Thank you for your comments!

In order to ensure full transparency and growth to the Milano tool we are releasing the source code on GitHub (link below). Our intentions are to give people a way to protect themselves. The executable was created with the lowest technical user in mind and now we want to make sure we are completely transparent with how our tool operates. In lieu of executing the binary the .py script on GitHub can be leveraged. We have learned a lot during our releases to include, leaving '.DS_Store' within the zip, consistent folder/file names, etc.

This is the first time we have released tools to the public for free. We will continue to develop, improve, and grow our processes as these opportunities are identified. We truly appreciate the feedback and suggestions and will continue to take them into account with every release.

GitHub Repo: https://github.com/RookLabs/mi...
Blog Post: https://www.rooksecurity.com/w...

Depending on the directory you choose will drive the amount of time the tool will take to execute. Using the Deep Scan, which I recommend, Milano is creating MD5 hashes of every file on your system and comparing against our list of bad files. The process of hashing each file will take quite a few cycles. I think your recommendation of running during downtime is best.

I completely understand executing caution when opening or using new files, especially when they're an executable, from a not so known company, and AV software is recommending you do so.
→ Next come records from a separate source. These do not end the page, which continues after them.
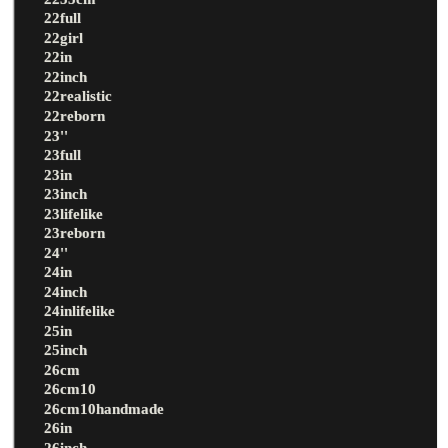
22full
22girl
22in
22inch
22realistic
22reborn
23''
23full
23in
23inch
23lifelike
23reborn
24''
24in
24inch
24inlifelike
25in
25inch
26cm
26cm10
26cm10handmade
26in
26inch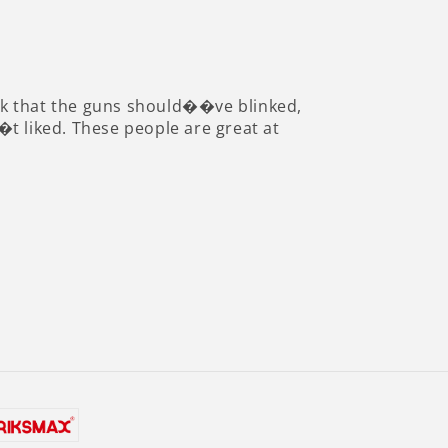
 think that the guns should��ve blinked,
��t liked. These people are great at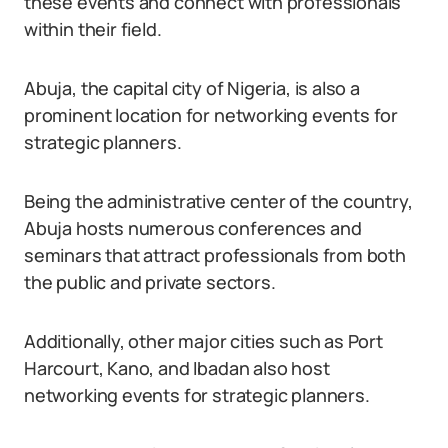
these events and connect with professionals
within their field.
Abuja, the capital city of Nigeria, is also a
prominent location for networking events for
strategic planners.
Being the administrative center of the country,
Abuja hosts numerous conferences and
seminars that attract professionals from both
the public and private sectors.
Additionally, other major cities such as Port
Harcourt, Kano, and Ibadan also host
networking events for strategic planners.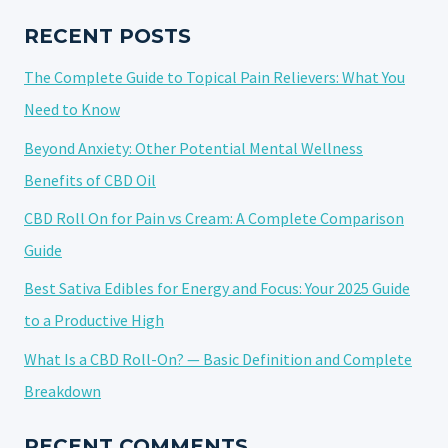
NATURAL
ALTERNATIVE?
RECENT POSTS
The Complete Guide to Topical Pain Relievers: What You
Need to Know
Beyond Anxiety: Other Potential Mental Wellness
Benefits of CBD Oil
CBD Roll On for Pain vs Cream: A Complete Comparison
Guide
Best Sativa Edibles for Energy and Focus: Your 2025 Guide
to a Productive High
What Is a CBD Roll-On? — Basic Definition and Complete
Breakdown
RECENT COMMENTS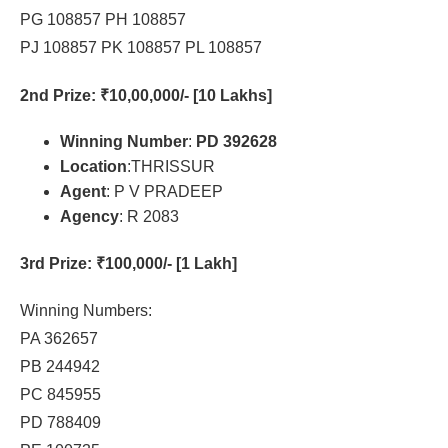
PG 108857 PH 108857
PJ 108857 PK 108857 PL 108857
2nd Prize
: ₹10,00,000/- [10 Lakhs]
Winning Number
:
PD 392628
Location
:THRISSUR
Agent
: P V PRADEEP
Agency
: R 2083
3rd Prize
: ₹100,000/- [1 Lakh]
Winning Numbers:
PA 362657
PB 244942
PC 845955
PD 788409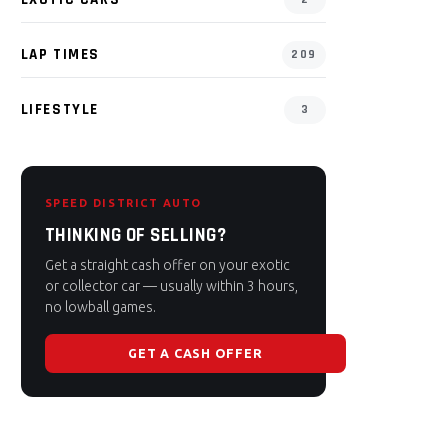
LAP TIMES
209
LIFESTYLE
3
SPEED DISTRICT AUTO
THINKING OF SELLING?
Get a straight cash offer on your exotic
or collector car — usually within 3 hours,
no lowball games.
GET A CASH OFFER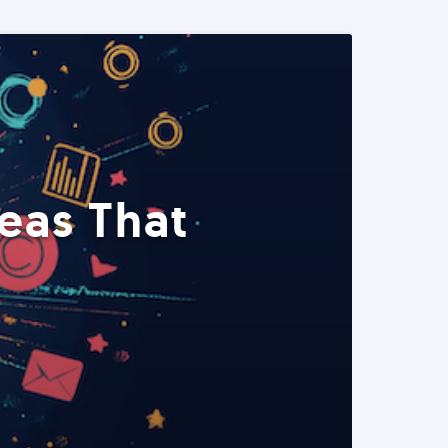
eas That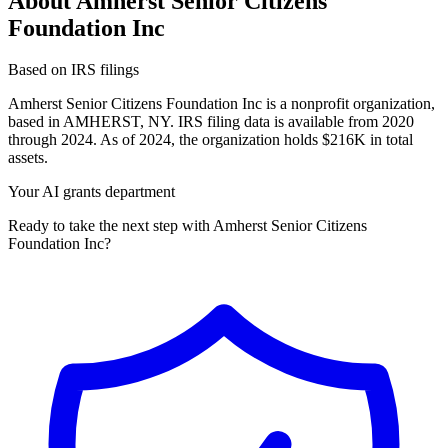
About Amherst Senior Citizens
Foundation Inc
Based on IRS filings
Amherst Senior Citizens Foundation Inc is a nonprofit organization,
based in AMHERST, NY. IRS filing data is available from 2020
through 2024. As of 2024, the organization holds $216K in total
assets.
Your AI grants department
Ready to take the next step with Amherst Senior Citizens
Foundation Inc?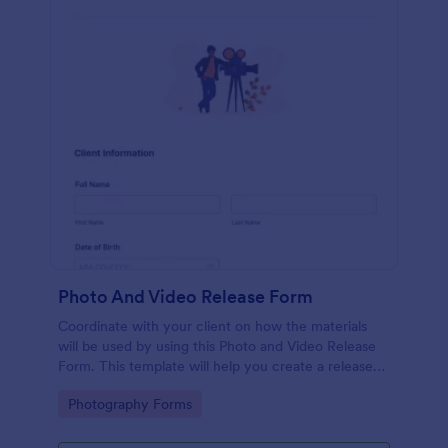
Photo And Video Release Form
Coordinate with your client on how the materials
will be used by using this Photo and Video Release
Form. This template will help you create a release
agreement quickly and accurately.
Go to Category:
Photography Forms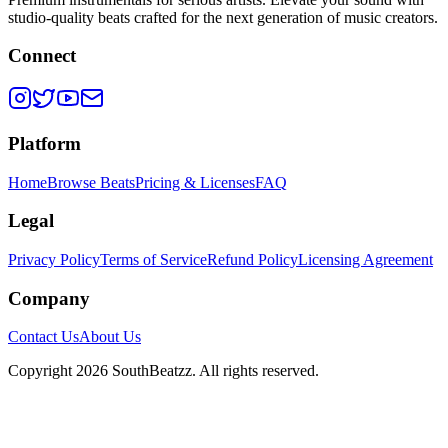
studio-quality beats crafted for the next generation of music creators.
Connect
Platform
Home
Browse Beats
Pricing & Licenses
FAQ
Legal
Privacy Policy
Terms of Service
Refund Policy
Licensing Agreement
Company
Contact Us
About Us
Copyright
2026
SouthBeatzz
. All rights reserved.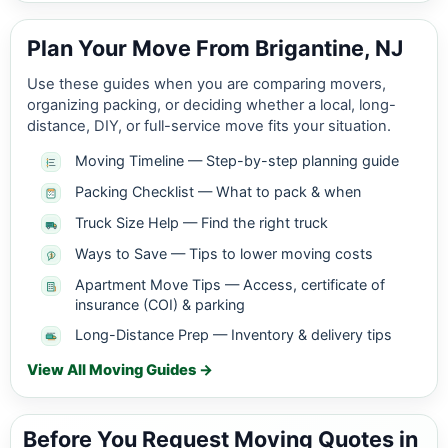
Plan Your Move From Brigantine, NJ
Use these guides when you are comparing movers,
organizing packing, or deciding whether a local, long-
distance, DIY, or full-service move fits your situation.
Moving Timeline — Step-by-step planning guide
Packing Checklist — What to pack & when
Truck Size Help — Find the right truck
Ways to Save — Tips to lower moving costs
Apartment Move Tips — Access, certificate of
insurance (COI) & parking
Long-Distance Prep — Inventory & delivery tips
View All Moving Guides →
Before You Request Moving Quotes in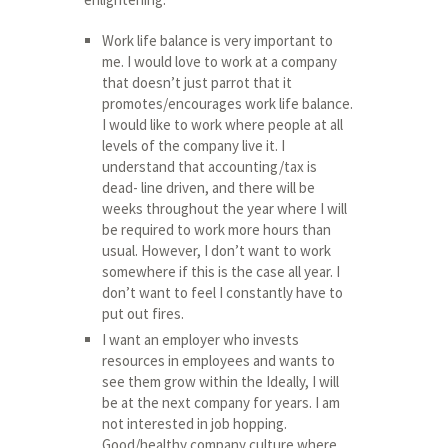
Work life balance is very important to
me. I would love to work at a company
that doesn’t just parrot that it
promotes/encourages work life balance.
I would like to work where people at all
levels of the company live it. I
understand that accounting/tax is
dead- line driven, and there will be
weeks throughout the year where I will
be required to work more hours than
usual. However, I don’t want to work
somewhere if this is the case all year. I
don’t want to feel I constantly have to
put out fires.
I want an employer who invests
resources in employees and wants to
see them grow within the Ideally, I will
be at the next company for years. I am
not interested in job hopping.
Good/healthy company culture where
Below are the VirusTotal results for both the Package1_1.zip and HT_Malware_Observations.pdf. The PDF contained within the zip is what is causing the AV to trigger. We believe this is due to string detection. The PDF contains file names like dropper.dll, _d9jaoFG.fXR, etc. It's very likely the AV is searching for these types of files/libraries being packaged within a malicious payload.

Scan results:
Package1_1.zip
VT Results: https://www.virustotal.com/en/...

HT_Malware_Observations.pdf
Under the File detail tab and Contained files the PDF is flagged by 2 vendors.
VT results for the PDF https://www.virustotal.com/en/...

• 1. This PDF document has 8 pages, please note that most malicious PDFs have only one page.
• 2. This PDF document has 74 object start declarations and 74 object end declarations.
• 3. This PDF document has 29 stream object start declarations and 20 stream object end declarations.
• 4. This PDF document has a cross reference table (xref).
• 5. This PDF document has a pointer to the cross reference table (startxref).
• 6. This PDF document has a trailer dictionary containing entries allowing the cross reference table, and thus the file objects, to be read.

Absolutely, I have a prepared a blog post (excerpt pasted below) touching on this issue, and others, directly. As JJ said, we are releasing the source code on GitHub. Our developers are working to ensure our README is fully up-to-date.

"In order to ensure full transparency and growth to the Milano tool we are releasing the source code on GitHub (link below). Our intentions are to give people a way to protect themselves. The executable was created with the lowest technical user in mind and now we want to make sure we are completely transparent with how our tool operates. In lieu of executing the binary the .py script on GitHub can be leveraged. We have learned a lot during our releases to include, leaving '.DS_Store' within the zip, consistent folder/file names, etc.

This is the first time we have released tools to the public for free. We will continue to develop, improve, and grow our processes as these opportunities are identified. We truly appreciate the feedback and suggestions and will continue to take them into account with every release."

Exactly why we also provided the IOC formatted files. We wanted to make sure everyone could consume this information regardless of security teams tools. We are releasing the Python script used to create the executable. We will be sure a link is posted as soon as it's up on our site.